The September 15 breakfast plenary meeting featured a keynote talk by Sarah Menker, a former Wall Street energy trader who left Wall Street to found Gro Intelligence eight years ago. Gro Intelligence has created an engine that aggregates publicly available data from around the world, updates it daily and interprets it to track trends and provide analyses to public and private clients around the world. In “de-siloing” data from many sources and making it connect and talk across a common platform, Gro Intelligence is doing what many governments would like to do but mostly have not, for many reasons. Menker called it “data from our earth to our markets,” and she said the system had generated 2 million separate models so far. Gro Intelligence’s clients are corporate, including food and energy companies; hedge funds and financial institutions looking to monitor risk; and public sector agencies around the world. 

Menker noted that since the beginning of COVID, the world has seen a steady rise in the prices of all agricultural commodities. Russia’s invasion of Ukraine and the severe drought this summer were extra layers on the production crisis. Gro Intelligence has a U.S. food price index tool that looks at a typical “grocery basket” of foods across all sectors (grains, vegetables, proteins etc.) that excludes energy as a component. It also has produced a global drought index, the only one available. Menker said 30 percent of the entire northern hemisphere is in drought this summer. 

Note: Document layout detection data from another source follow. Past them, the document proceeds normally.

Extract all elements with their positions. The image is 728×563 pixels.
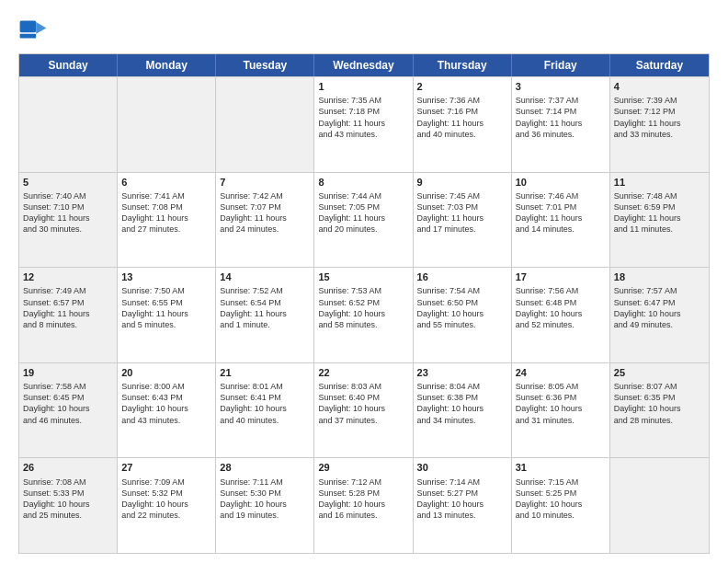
cal-cell-12: 12Sunrise: 7:49 AM Sunset: 6:57 PM Dayli… (19, 268, 118, 362)
cal-cell-info: Sunrise: 7:52 AM Sunset: 6:54 PM Dayligh… (220, 285, 310, 330)
cal-cell-info: Sunrise: 8:04 AM Sunset: 6:38 PM Dayligh… (417, 381, 507, 426)
day-number: 30 (417, 461, 507, 474)
cal-cell-info: Sunrise: 8:05 AM Sunset: 6:36 PM Dayligh… (516, 381, 606, 426)
cal-week-3: 19Sunrise: 7:58 AM Sunset: 6:45 PM Dayli… (19, 362, 709, 458)
logo (18, 15, 51, 44)
cal-cell-25: 25Sunrise: 8:07 AM Sunset: 6:35 PM Dayli… (610, 363, 709, 458)
day-number: 26 (23, 461, 113, 474)
cal-cell-info: Sunrise: 7:37 AM Sunset: 7:14 PM Dayligh… (516, 95, 606, 140)
day-number: 15 (318, 270, 408, 283)
cal-cell-info: Sunrise: 7:39 AM Sunset: 7:12 PM Dayligh… (614, 95, 705, 140)
header (18, 15, 710, 44)
cal-cell-5: 5Sunrise: 7:40 AM Sunset: 7:10 PM Daylig… (19, 173, 118, 268)
cal-cell-14: 14Sunrise: 7:52 AM Sunset: 6:54 PM Dayli… (216, 268, 314, 362)
cal-cell-info: Sunrise: 7:50 AM Sunset: 6:55 PM Dayligh… (121, 285, 211, 330)
cal-cell-31: 31Sunrise: 7:15 AM Sunset: 5:25 PM Dayli… (512, 458, 610, 553)
cal-cell-27: 27Sunrise: 7:09 AM Sunset: 5:32 PM Dayli… (118, 458, 216, 553)
cal-cell-info: Sunrise: 8:00 AM Sunset: 6:43 PM Dayligh… (121, 381, 211, 426)
cal-cell-28: 28Sunrise: 7:11 AM Sunset: 5:30 PM Dayli… (216, 458, 314, 553)
cal-cell-info: Sunrise: 7:46 AM Sunset: 7:01 PM Dayligh… (516, 190, 606, 236)
day-number: 20 (121, 366, 211, 379)
day-number: 9 (417, 176, 507, 189)
cal-cell-info: Sunrise: 7:36 AM Sunset: 7:16 PM Dayligh… (417, 95, 507, 140)
day-number: 11 (614, 176, 705, 189)
cal-week-0: 1Sunrise: 7:35 AM Sunset: 7:18 PM Daylig… (19, 76, 709, 172)
cal-cell-11: 11Sunrise: 7:48 AM Sunset: 6:59 PM Dayli… (610, 173, 709, 268)
day-number: 22 (318, 366, 408, 379)
day-number: 31 (516, 461, 606, 474)
cal-cell-19: 19Sunrise: 7:58 AM Sunset: 6:45 PM Dayli… (19, 363, 118, 458)
day-number: 27 (121, 461, 211, 474)
cal-cell-9: 9Sunrise: 7:45 AM Sunset: 7:03 PM Daylig… (414, 173, 512, 268)
cal-cell-empty-0-0 (19, 77, 118, 172)
day-number: 14 (220, 270, 310, 283)
day-number: 18 (614, 270, 705, 283)
cal-cell-info: Sunrise: 7:57 AM Sunset: 6:47 PM Dayligh… (614, 285, 705, 330)
cal-cell-22: 22Sunrise: 8:03 AM Sunset: 6:40 PM Dayli… (314, 363, 413, 458)
cal-cell-6: 6Sunrise: 7:41 AM Sunset: 7:08 PM Daylig… (118, 173, 216, 268)
day-number: 19 (23, 366, 113, 379)
cal-cell-info: Sunrise: 7:44 AM Sunset: 7:05 PM Dayligh… (318, 190, 408, 236)
day-number: 28 (220, 461, 310, 474)
day-number: 5 (23, 176, 113, 189)
cal-cell-4: 4Sunrise: 7:39 AM Sunset: 7:12 PM Daylig… (610, 77, 709, 172)
cal-cell-15: 15Sunrise: 7:53 AM Sunset: 6:52 PM Dayli… (314, 268, 413, 362)
cal-cell-info: Sunrise: 7:40 AM Sunset: 7:10 PM Dayligh… (23, 190, 113, 236)
cal-cell-empty-0-2 (216, 77, 314, 172)
cal-cell-30: 30Sunrise: 7:14 AM Sunset: 5:27 PM Dayli… (414, 458, 512, 553)
day-number: 6 (121, 176, 211, 189)
day-number: 2 (417, 80, 507, 93)
cal-cell-24: 24Sunrise: 8:05 AM Sunset: 6:36 PM Dayli… (512, 363, 610, 458)
cal-header-day-saturday: Saturday (610, 54, 709, 76)
cal-cell-18: 18Sunrise: 7:57 AM Sunset: 6:47 PM Dayli… (610, 268, 709, 362)
day-number: 7 (220, 176, 310, 189)
day-number: 3 (516, 80, 606, 93)
cal-cell-17: 17Sunrise: 7:56 AM Sunset: 6:48 PM Dayli… (512, 268, 610, 362)
cal-header-day-thursday: Thursday (414, 54, 512, 76)
calendar-body: 1Sunrise: 7:35 AM Sunset: 7:18 PM Daylig… (19, 76, 709, 553)
cal-cell-info: Sunrise: 7:14 AM Sunset: 5:27 PM Dayligh… (417, 477, 507, 522)
calendar-header: SundayMondayTuesdayWednesdayThursdayFrid… (19, 54, 709, 76)
cal-cell-21: 21Sunrise: 8:01 AM Sunset: 6:41 PM Dayli… (216, 363, 314, 458)
cal-cell-info: Sunrise: 7:49 AM Sunset: 6:57 PM Dayligh… (23, 285, 113, 330)
cal-cell-2: 2Sunrise: 7:36 AM Sunset: 7:16 PM Daylig… (414, 77, 512, 172)
day-number: 8 (318, 176, 408, 189)
cal-cell-info: Sunrise: 7:48 AM Sunset: 6:59 PM Dayligh… (614, 190, 705, 236)
cal-cell-7: 7Sunrise: 7:42 AM Sunset: 7:07 PM Daylig… (216, 173, 314, 268)
day-number: 10 (516, 176, 606, 189)
cal-cell-info: Sunrise: 7:42 AM Sunset: 7:07 PM Dayligh… (220, 190, 310, 236)
cal-week-1: 5Sunrise: 7:40 AM Sunset: 7:10 PM Daylig… (19, 172, 709, 268)
day-number: 12 (23, 270, 113, 283)
svg-rect-2 (20, 34, 37, 39)
day-number: 21 (220, 366, 310, 379)
day-number: 23 (417, 366, 507, 379)
cal-cell-info: Sunrise: 7:09 AM Sunset: 5:32 PM Dayligh… (121, 477, 211, 522)
cal-cell-info: Sunrise: 8:01 AM Sunset: 6:41 PM Dayligh… (220, 381, 310, 426)
cal-header-day-wednesday: Wednesday (314, 54, 413, 76)
cal-cell-empty-0-1 (118, 77, 216, 172)
svg-rect-0 (20, 20, 37, 32)
cal-cell-29: 29Sunrise: 7:12 AM Sunset: 5:28 PM Dayli… (314, 458, 413, 553)
cal-cell-info: Sunrise: 8:07 AM Sunset: 6:35 PM Dayligh… (614, 381, 705, 426)
cal-cell-3: 3Sunrise: 7:37 AM Sunset: 7:14 PM Daylig… (512, 77, 610, 172)
cal-cell-8: 8Sunrise: 7:44 AM Sunset: 7:05 PM Daylig… (314, 173, 413, 268)
cal-cell-info: Sunrise: 7:54 AM Sunset: 6:50 PM Dayligh… (417, 285, 507, 330)
cal-cell-16: 16Sunrise: 7:54 AM Sunset: 6:50 PM Dayli… (414, 268, 512, 362)
day-number: 24 (516, 366, 606, 379)
cal-cell-info: Sunrise: 7:58 AM Sunset: 6:45 PM Dayligh… (23, 381, 113, 426)
cal-cell-info: Sunrise: 7:45 AM Sunset: 7:03 PM Dayligh… (417, 190, 507, 236)
day-number: 25 (614, 366, 705, 379)
cal-cell-1: 1Sunrise: 7:35 AM Sunset: 7:18 PM Daylig… (314, 77, 413, 172)
day-number: 29 (318, 461, 408, 474)
day-number: 13 (121, 270, 211, 283)
cal-header-day-monday: Monday (118, 54, 216, 76)
cal-header-day-sunday: Sunday (19, 54, 118, 76)
logo-icon (18, 15, 48, 44)
calendar: SundayMondayTuesdayWednesdayThursdayFrid… (18, 53, 710, 554)
cal-cell-info: Sunrise: 7:41 AM Sunset: 7:08 PM Dayligh… (121, 190, 211, 236)
svg-marker-1 (36, 22, 46, 34)
cal-header-day-friday: Friday (512, 54, 610, 76)
cal-cell-13: 13Sunrise: 7:50 AM Sunset: 6:55 PM Dayli… (118, 268, 216, 362)
cal-cell-info: Sunrise: 7:15 AM Sunset: 5:25 PM Dayligh… (516, 477, 606, 522)
cal-cell-empty-4-6 (610, 458, 709, 553)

Gro Intelligence is also using its data to look at natural gas prices to figure out the effects on fertilizer production and prices, and therefore on crop yields. Natural gas is a key feedstock of nitrogen fertilizer. Thanks to Russia’s actions, it now costs $2,800 a ton to produce fertilizer within the European Union—leading to the shutdown of most fertilizer production there, as this cost makes it uneconomic to produce. Menker revealed that the outlook for fertilizer availability is now worse than the worst-case scenarios produced by Gro Intelligence last month. 

Structural changes in food demand from China are adding demand shocks to supply shocks. During the COVID shutdown, China became a net grain importer, and Gro Intelligence’s models foresee an increase in Chinese demand of about 15 million tons of corn and beans a year. 

Gro Intelligence also built a series of Climate Risk Navigators that can aggregate data to zoom in on particular assets to determine their degree of climate risk. Originally developed to track farmland across the globe, it can be applied to other assets. Menker showed how it can apply to bridges across the Mississippi River, comparing trend data on average rainfall with the degree of bridge vulnerability to breakdown to arrive at a climate risk assessment for each bridge and region.